● **Instructions to follow**
Write out exactly the lines below that run from the one containing "The National Constitution" through the one containing "Kiran Pandey", both included, with no other lines.
[Opening Recorded information section]
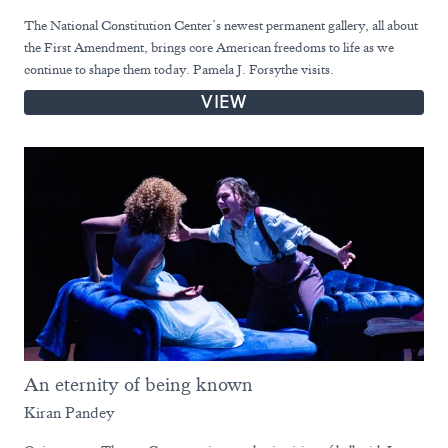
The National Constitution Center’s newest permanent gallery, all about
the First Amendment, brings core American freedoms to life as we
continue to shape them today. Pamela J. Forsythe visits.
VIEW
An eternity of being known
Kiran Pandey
[Closing Recorded information section]
[Opening Recorded information section]
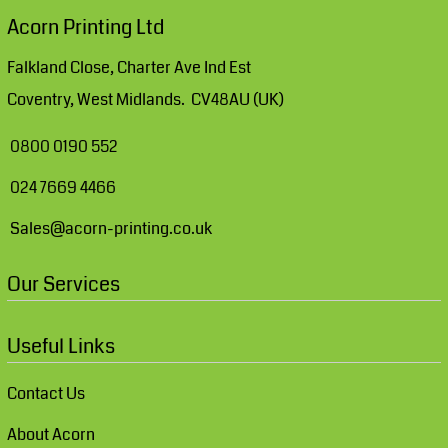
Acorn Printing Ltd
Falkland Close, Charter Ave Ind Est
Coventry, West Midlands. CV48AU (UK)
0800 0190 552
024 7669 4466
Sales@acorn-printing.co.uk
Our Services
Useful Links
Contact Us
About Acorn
[Closing Recorded information section]
● **Written solution**
The National Constitution Center’s newest permanent gallery, all about
the First Amendment, brings core American freedoms to life as we
continue to shape them today. Pamela J. Forsythe visits.
VIEW
An eternity of being known
Kiran Pandey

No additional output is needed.